By Kamal Nayan | Update Date: Sep 15, 2014 09:38 AM EDT

Researchers have found that three genetic variants in humans can account for a couple of IQ points, according to a new study. 

Intelligence, cognitive ability or cognitive performance is measured by a series of tests, that aim to quantify skills such as memory and analytical ability. However, a measure of 'intelligence' has been controversial and hence cognitive performance scores are widely used. 

The study in question, compared the cognitive performance between family members including comparisons between identical and no-identical twins. Eventually, researchers were able to quantify the contribution if genetic and environmental causes of individual differences. 
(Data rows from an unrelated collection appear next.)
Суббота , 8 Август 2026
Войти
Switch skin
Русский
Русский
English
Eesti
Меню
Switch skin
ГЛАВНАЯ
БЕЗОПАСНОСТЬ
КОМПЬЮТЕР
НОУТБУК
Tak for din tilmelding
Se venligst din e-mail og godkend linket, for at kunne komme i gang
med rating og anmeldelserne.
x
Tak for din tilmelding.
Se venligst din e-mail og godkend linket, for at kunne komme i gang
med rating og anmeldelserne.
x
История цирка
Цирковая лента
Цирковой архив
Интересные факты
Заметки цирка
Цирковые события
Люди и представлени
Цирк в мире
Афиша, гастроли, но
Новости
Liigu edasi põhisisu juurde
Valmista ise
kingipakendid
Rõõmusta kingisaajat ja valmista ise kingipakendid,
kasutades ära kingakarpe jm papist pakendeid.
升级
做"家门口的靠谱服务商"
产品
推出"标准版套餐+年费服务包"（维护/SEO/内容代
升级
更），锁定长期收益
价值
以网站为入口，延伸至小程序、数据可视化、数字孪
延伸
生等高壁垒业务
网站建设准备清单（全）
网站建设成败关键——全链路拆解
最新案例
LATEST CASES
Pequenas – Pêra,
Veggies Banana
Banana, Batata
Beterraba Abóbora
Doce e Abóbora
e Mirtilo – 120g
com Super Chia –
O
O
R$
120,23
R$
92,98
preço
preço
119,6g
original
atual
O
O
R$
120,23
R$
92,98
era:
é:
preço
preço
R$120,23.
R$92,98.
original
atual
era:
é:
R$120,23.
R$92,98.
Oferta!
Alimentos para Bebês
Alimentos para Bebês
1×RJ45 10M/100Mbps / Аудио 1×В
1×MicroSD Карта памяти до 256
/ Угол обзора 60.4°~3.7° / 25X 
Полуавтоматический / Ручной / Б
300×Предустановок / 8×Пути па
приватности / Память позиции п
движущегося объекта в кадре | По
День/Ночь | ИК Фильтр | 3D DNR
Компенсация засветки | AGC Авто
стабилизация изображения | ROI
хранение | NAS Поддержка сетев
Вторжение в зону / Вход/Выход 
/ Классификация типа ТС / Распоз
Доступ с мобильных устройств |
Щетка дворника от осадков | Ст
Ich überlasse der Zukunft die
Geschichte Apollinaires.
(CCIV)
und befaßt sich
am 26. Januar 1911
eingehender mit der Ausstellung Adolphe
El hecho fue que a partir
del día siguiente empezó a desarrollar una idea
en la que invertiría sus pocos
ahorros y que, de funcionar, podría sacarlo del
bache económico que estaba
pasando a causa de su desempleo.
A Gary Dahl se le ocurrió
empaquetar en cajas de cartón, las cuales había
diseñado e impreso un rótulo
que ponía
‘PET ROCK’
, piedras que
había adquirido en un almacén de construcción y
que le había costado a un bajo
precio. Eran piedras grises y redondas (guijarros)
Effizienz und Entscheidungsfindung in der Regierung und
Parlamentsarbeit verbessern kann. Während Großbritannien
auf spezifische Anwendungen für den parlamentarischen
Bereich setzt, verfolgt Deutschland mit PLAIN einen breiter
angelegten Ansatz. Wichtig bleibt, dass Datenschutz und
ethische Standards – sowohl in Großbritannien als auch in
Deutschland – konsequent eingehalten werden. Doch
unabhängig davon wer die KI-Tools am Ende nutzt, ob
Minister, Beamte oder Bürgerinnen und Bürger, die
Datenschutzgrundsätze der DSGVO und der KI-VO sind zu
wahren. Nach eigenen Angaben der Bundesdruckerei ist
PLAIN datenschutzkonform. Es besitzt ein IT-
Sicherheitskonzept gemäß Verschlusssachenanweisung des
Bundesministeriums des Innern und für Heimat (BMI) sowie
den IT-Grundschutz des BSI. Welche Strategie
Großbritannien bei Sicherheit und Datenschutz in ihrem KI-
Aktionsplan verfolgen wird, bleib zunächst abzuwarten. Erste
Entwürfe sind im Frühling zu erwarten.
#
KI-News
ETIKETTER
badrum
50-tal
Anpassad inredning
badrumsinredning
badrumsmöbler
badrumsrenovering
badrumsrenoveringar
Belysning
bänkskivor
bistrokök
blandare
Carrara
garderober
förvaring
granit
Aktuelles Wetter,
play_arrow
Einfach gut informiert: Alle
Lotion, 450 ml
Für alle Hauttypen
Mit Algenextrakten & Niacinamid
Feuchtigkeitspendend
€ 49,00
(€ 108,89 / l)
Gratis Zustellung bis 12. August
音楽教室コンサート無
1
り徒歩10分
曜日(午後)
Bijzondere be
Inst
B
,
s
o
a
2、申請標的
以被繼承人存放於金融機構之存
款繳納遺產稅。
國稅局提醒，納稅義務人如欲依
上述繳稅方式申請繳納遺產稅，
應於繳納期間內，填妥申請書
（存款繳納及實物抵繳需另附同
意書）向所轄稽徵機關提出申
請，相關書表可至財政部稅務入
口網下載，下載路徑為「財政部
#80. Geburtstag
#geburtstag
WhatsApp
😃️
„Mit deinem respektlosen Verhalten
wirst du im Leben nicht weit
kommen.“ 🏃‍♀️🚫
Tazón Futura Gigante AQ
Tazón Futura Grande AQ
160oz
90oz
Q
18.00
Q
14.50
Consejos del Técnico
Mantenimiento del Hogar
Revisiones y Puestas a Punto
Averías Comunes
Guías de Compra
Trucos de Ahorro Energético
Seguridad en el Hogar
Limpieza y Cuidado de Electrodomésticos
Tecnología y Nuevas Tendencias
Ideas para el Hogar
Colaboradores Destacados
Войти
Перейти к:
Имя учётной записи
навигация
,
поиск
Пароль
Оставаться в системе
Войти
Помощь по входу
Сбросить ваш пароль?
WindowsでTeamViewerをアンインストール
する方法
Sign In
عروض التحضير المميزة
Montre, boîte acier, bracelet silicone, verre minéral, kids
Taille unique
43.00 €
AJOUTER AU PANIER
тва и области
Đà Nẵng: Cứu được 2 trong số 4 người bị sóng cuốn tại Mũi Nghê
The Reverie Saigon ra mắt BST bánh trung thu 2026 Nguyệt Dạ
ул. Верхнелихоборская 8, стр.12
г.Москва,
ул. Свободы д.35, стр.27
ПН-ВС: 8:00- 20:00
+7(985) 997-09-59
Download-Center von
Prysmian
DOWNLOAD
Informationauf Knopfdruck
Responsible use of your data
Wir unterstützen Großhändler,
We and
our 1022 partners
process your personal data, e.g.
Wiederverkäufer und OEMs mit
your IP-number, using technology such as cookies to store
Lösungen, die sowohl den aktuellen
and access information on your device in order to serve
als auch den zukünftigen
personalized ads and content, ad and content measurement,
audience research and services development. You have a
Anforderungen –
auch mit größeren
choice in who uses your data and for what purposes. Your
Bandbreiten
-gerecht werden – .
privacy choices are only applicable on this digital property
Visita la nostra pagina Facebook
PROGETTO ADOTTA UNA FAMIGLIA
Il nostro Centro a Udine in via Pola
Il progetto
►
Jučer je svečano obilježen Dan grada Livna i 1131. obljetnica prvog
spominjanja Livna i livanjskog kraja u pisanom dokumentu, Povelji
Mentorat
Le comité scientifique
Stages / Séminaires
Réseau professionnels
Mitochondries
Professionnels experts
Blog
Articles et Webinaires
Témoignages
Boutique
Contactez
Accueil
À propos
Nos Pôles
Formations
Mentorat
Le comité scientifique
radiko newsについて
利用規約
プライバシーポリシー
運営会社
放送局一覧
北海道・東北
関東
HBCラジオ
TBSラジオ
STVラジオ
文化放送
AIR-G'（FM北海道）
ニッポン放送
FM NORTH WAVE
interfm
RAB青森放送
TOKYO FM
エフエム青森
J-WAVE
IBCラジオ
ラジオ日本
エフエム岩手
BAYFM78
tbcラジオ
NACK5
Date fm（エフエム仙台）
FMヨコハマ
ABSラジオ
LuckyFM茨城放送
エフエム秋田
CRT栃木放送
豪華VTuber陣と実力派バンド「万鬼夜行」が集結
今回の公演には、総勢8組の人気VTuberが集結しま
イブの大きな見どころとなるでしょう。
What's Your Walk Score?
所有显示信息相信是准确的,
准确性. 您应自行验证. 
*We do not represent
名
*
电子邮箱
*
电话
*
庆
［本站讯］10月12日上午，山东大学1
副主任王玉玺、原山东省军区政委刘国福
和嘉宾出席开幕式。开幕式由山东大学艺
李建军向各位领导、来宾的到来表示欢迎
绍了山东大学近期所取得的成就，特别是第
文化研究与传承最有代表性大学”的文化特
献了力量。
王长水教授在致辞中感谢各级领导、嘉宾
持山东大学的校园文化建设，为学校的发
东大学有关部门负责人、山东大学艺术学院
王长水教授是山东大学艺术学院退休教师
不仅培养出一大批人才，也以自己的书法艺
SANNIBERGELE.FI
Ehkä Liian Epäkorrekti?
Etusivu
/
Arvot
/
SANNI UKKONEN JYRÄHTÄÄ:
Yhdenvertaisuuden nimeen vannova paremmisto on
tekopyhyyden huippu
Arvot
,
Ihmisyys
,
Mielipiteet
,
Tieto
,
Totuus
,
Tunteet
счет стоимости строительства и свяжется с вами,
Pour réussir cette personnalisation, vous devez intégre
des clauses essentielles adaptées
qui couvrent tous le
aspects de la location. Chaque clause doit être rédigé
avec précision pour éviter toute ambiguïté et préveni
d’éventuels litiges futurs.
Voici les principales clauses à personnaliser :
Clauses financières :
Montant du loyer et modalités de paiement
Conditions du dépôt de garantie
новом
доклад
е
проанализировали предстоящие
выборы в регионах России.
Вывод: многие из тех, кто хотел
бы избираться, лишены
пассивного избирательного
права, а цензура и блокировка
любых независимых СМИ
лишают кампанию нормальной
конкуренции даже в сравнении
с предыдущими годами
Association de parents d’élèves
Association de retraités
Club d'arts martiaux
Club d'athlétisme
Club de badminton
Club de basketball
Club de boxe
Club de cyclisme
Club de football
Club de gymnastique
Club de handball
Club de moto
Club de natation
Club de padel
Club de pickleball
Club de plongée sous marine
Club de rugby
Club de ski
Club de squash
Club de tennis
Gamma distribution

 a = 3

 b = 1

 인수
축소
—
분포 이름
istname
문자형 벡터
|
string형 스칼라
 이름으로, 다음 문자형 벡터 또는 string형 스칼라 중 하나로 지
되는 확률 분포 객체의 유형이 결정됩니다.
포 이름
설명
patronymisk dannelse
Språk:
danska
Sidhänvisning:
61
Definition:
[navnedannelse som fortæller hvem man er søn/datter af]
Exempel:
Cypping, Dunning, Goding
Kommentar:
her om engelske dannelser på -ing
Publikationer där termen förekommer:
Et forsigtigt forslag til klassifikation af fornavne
Previously, using a genome-wide study in a sample of 18,000 individuals, we could not identify a single genetic variant associated with cognitive performance. Using the new proxy strategy, though, we identified three genetic variants associated with cognitive performance. As expected from the calculation, the effects of these variants on cognitive performance are tiny, the press release added.

Researchers also underscored the fact that a copy of each variant accounts only 0.3 points on a standard IQ test. A person who inherits all six copies (note: one genetic variant has two copies) of increasing variants differs by 1.8 points compared to individual who inherits none, which is a very small difference. 

The study is published in the Proceedings of the National Academy of Science (PNAS).